* Your objective:
Below are records; reproduce exactly the lines from the one that has "About Us (47, 1034)" through the one that has "Gisteren (157, 40)", ends included, and nothing more.

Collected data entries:
·····

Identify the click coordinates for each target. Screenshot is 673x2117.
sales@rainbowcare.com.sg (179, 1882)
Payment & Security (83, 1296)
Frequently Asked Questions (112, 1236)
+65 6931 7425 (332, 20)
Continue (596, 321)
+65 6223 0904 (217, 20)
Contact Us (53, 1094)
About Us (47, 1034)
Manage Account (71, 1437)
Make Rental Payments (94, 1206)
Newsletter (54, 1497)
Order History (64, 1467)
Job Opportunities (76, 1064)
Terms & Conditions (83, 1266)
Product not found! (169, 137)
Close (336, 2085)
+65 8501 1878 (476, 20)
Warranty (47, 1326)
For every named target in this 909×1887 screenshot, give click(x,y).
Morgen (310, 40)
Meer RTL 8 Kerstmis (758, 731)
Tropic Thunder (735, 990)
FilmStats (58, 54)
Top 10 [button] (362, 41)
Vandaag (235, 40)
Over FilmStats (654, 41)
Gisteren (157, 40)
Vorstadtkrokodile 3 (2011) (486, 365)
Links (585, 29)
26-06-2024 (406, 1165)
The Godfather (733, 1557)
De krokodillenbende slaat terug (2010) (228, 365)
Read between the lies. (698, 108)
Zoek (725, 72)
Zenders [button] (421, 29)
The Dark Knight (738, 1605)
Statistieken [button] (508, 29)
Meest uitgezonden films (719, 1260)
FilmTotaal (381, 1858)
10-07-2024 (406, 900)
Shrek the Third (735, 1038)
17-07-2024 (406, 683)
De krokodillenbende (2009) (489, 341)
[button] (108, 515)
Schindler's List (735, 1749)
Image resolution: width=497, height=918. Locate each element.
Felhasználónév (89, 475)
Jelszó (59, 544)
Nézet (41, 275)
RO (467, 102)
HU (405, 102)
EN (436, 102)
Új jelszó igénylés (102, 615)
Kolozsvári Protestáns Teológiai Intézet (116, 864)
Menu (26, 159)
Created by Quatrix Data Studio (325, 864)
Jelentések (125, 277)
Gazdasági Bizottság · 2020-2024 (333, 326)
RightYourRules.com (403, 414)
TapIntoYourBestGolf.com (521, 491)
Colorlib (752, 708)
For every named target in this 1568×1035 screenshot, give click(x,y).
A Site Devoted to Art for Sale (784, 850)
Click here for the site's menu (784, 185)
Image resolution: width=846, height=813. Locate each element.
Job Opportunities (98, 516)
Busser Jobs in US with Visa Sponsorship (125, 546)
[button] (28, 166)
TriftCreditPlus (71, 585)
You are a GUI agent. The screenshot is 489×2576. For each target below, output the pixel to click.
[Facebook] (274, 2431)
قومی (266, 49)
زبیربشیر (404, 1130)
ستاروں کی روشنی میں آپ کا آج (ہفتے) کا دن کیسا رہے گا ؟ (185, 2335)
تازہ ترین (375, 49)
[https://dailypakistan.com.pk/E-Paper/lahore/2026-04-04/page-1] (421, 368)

·····

* Response for this exercise:
About Us (47, 1034)
Manage Account (71, 1437)
Make Rental Payments (94, 1206)
Newsletter (54, 1497)
Order History (64, 1467)
Job Opportunities (76, 1064)
Terms & Conditions (83, 1266)
Product not found! (169, 137)
Close (336, 2085)
+65 8501 1878 (476, 20)
Warranty (47, 1326)
For every named target in this 909×1887 screenshot, give click(x,y).
Morgen (310, 40)
Meer RTL 8 Kerstmis (758, 731)
Tropic Thunder (735, 990)
FilmStats (58, 54)
Top 10 [button] (362, 41)
Vandaag (235, 40)
Over FilmStats (654, 41)
Gisteren (157, 40)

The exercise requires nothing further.